Gong Mengchun, Wang Shuang, Wang Lezi, Liu Chao, Wang Jianyang, Guo Qiang, Zheng Hao, Xie Kang, Wang Chenghong, Hui Zhouguang
Digital China Health Technologies Corporation Limited, Beijing, China.
Shanghai Putuo People's Hospital, Tongji University, Shanghai, China.
JMIR Med Inform. 2020 Feb 5;8(2):e13046. doi: 10.2196/13046.
Patient privacy is a ubiquitous problem around the world. Many existing studies have demonstrated the potential privacy risks associated with sharing of biomedical data. Owing to the increasing need for data sharing and analysis, health care data privacy is drawing more attention. However, to better protect biomedical data privacy, it is essential to assess the privacy risk in the first place.
In China, there is no clear regulation for health systems to deidentify data. It is also not known whether a mechanism such as the Health Insurance Portability and Accountability Act (HIPAA) safe harbor policy will achieve sufficient protection. This study aimed to conduct a pilot study using patient data from Chinese hospitals to understand and quantify the privacy risks of Chinese patients.
We used g-distinct analysis to evaluate the reidentification risks with regard to the HIPAA safe harbor approach when applied to Chinese patients' data. More specifically, we estimated the risks based on the HIPAA safe harbor and limited dataset policies by assuming an attacker has background knowledge of the patient from the public domain.
The experiments were conducted on 0.83 million patients (with data field of date of birth, gender, and surrogate ZIP codes generated based on home address) across 33 provincial-level administrative divisions in China. Under the Limited Dataset policy, 19.58% (163,262/833,235) of the population could be uniquely identifiable under the g-distinct metric (ie, 1-distinct). In contrast, the Safe Harbor policy is able to significantly reduce privacy risk, where only 0.072% (601/833,235) of individuals are uniquely identifiable, and the majority of the population is 3000 indistinguishable (ie the population is expected to share common attributes with 3000 or less people).

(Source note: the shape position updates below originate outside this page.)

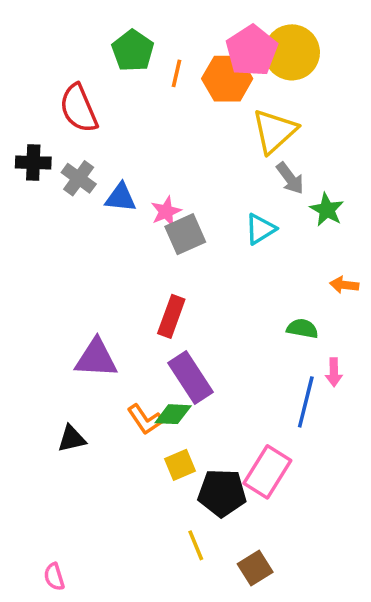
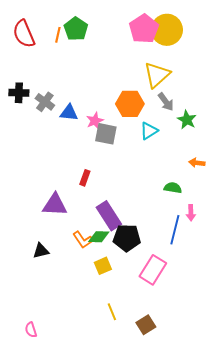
orange line: (177, 73) -> (58, 35), moved
orange hexagon: (227, 79) -> (130, 104), moved
red semicircle: (79, 108) -> (24, 34), moved
gray square: (185, 234) -> (106, 134), turned 35
red rectangle: (171, 316) -> (85, 178), moved, size x0.7
black pentagon: (222, 493) -> (127, 238), moved

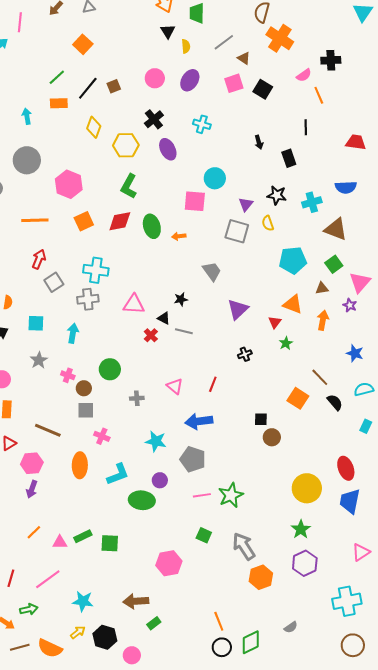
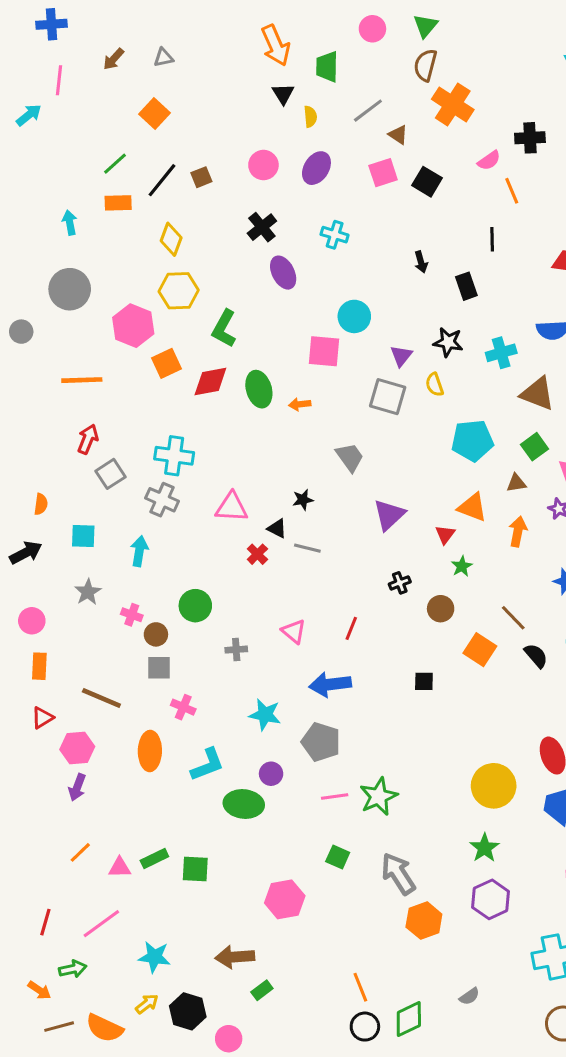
yellow hexagon: (126, 145) -> (179, 291), moved
orange square: (84, 221) -> (167, 363), moved
gray cross: (88, 299) -> (162, 500), turned 30
brown circle: (272, 437) -> (441, 609), moved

Through the experiments based on real-world patient data, this work illustrates that the results of g-distinct analysis about Chinese patient privacy risk are similar to those from a previous US study, in which data from different organizations/regions might be vulnerable to different reidentification risks under different policies. This work provides reference to Chinese health care entities for estimating patients' privacy risk during data sharing, which laid the foundation of privacy risk study about Chinese patients' data in the future.
患者隐私是全球普遍存在的问题。许多现有研究已证明与生物医学数据共享相关的潜在隐私风险。由于数据共享和分析的需求不断增加,医疗保健数据隐私正受到更多关注。然而,为了更好地保护生物医学数据隐私,首先评估隐私风险至关重要。

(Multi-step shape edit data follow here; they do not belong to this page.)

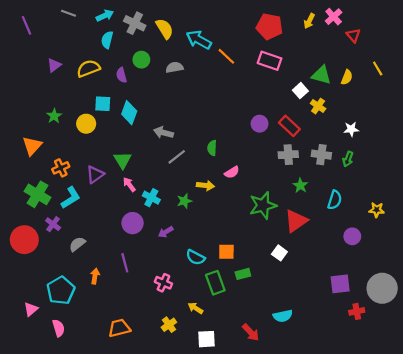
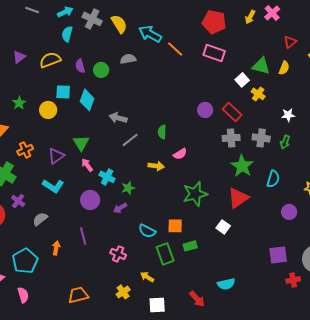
red triangle: (353, 35) -> (290, 42), moved, turned 32
green circle: (141, 60) -> (101, 70), moved
green star: (300, 186) -> (242, 166), size x1.6
cyan L-shape: (71, 198) -> (53, 186), moved, turned 65
green star: (184, 201) -> (128, 188), moved
green star: (263, 205) -> (195, 194), moved

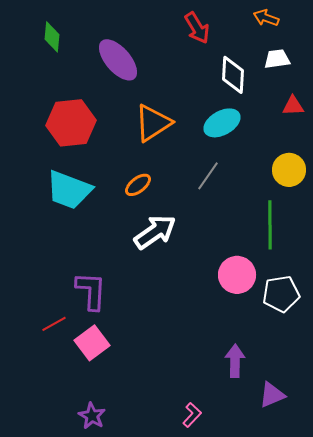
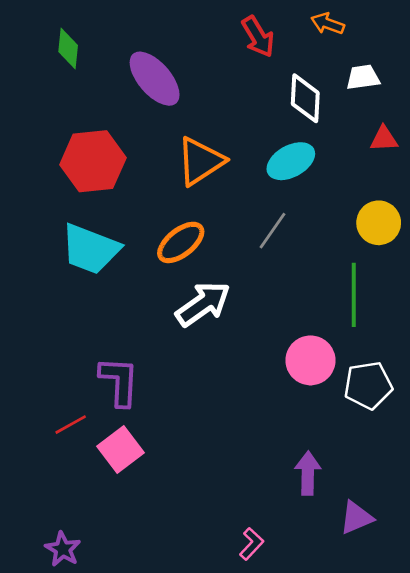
orange arrow: (266, 18) -> (328, 24), moved
orange ellipse: (138, 185) -> (181, 242), size x1.4
purple star: (92, 416) -> (63, 549), moved

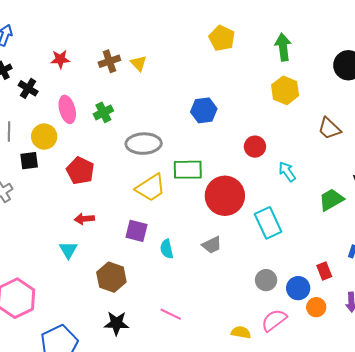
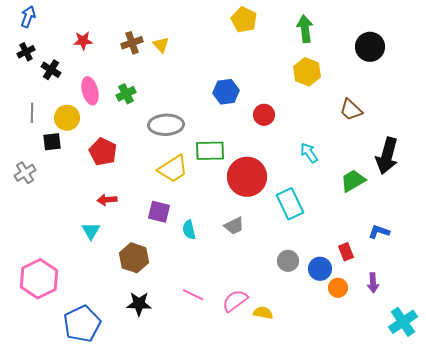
red circle: (255, 147) -> (264, 115), moved
pink semicircle: (274, 320) -> (235, 301), moved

在中国,卫生系统对数据去标识化没有明确规定。也不清楚诸如《健康保险流通与责任法案》(HIPAA)安全港政策之类的机制是否能提供充分保护。本研究旨在利用中国医院患者数据进行一项试点研究,以了解并量化中国患者的隐私风险。
我们使用g-独特性分析来评估HIPAA安全港方法应用于中国患者数据时的重新识别风险。更具体地说,我们通过假设攻击者具有来自公共领域的患者背景知识,基于HIPAA安全港和有限数据集政策来估计风险。
在中国33个省级行政区对83万患者(数据字段包括出生日期、性别以及根据家庭住址生成的替代邮政编码)进行了实验。在有限数据集政策下,根据g-独特性度量(即1-独特性),19.58%(163,262/833,235)的人群可被唯一识别。相比之下,安全港政策能够显著降低隐私风险,其中只有0.072%(601/833,235)的个体可被唯一识别,并且大多数人群是3000不可区分的(即预计该人群与3000人或更少的人具有共同属性)。
通过基于真实世界患者数据的实验,本研究表明关于中国患者隐私风险的g-独特性分析结果与先前美国的一项研究相似,在该研究中,不同组织/地区的数据在不同政策下可能面临不同的重新识别风险。本研究为中国医疗保健实体在数据共享期间估计患者隐私风险提供了参考,为未来中国患者数据的隐私风险研究奠定了基础。